Federalism is a political structure in which power is balanced between the national and local levels. The Constitution describes a federalist system of government. The Founders wished for America to be a federalist, constitutional republic. Federalism is critical to the survival of a republic, but it’s being eroded as D.C. takes more and more control away from the states and the people.
Sen. Lundberg explains:
All of this concentration of authority into the central government is now proving impossible to manage. The people are disgusted with how dysfunctional national politics has become. I don’t disagree with them, but I hope they will see, regardless of their opinion of government control of medical care, that the only way to cure this dysfunction is to reestablish constitutional federalism.
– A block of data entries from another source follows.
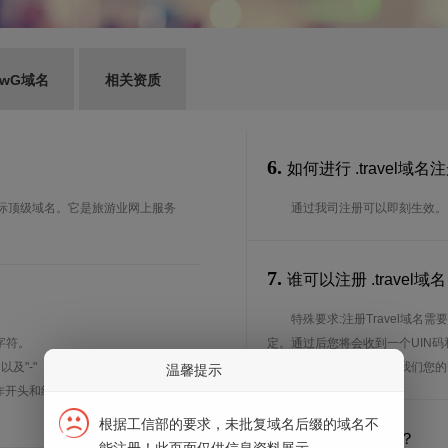
ewG域名
相关资质
6.
如何进行 .travel域名
国际顶级域名。它是旅游业网上服务
通过我司注册可以即刻生效。
7.
谁可以注册 .trave
特殊要求:注册Travel域名需要审核: 
字符。
定。通过后您将会收到一个UIN码和
、以及"-"（英文中的连词号，即中横
来），申请域名时请告诉我们您的UI
温馨提示
能用作开头和结尾。注*中文域名实际是
根据工信部的要求，未批复域名后缀的域名不
8.
注册期限是多长？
In our state legislatures far too often we are not debating and deciding policy for our state, we are just implementing federal policies already dictated by Congress, the President, and even the courts. Laws today assume Washington is in charge of just about everything. If there was to be any superior authority in the balance of powers concept, it was to be the individual sovereign states, not the central government. But instead, the states have been relegated to a status of little more than a lap dog.
But the writers of our Constitution anticipated this possibility. They gave the states the tool they need to control a runaway federal government. In Article V, when 2/3 of the states call for a convention, they can initiate amendments for ratification instead of Congress.
You can read the full article here.
A Convention of States gives us the opportunity to restore federalism. We can take power from Congress, the President, and the Courts, and give it back to the states and the people, where it belongs.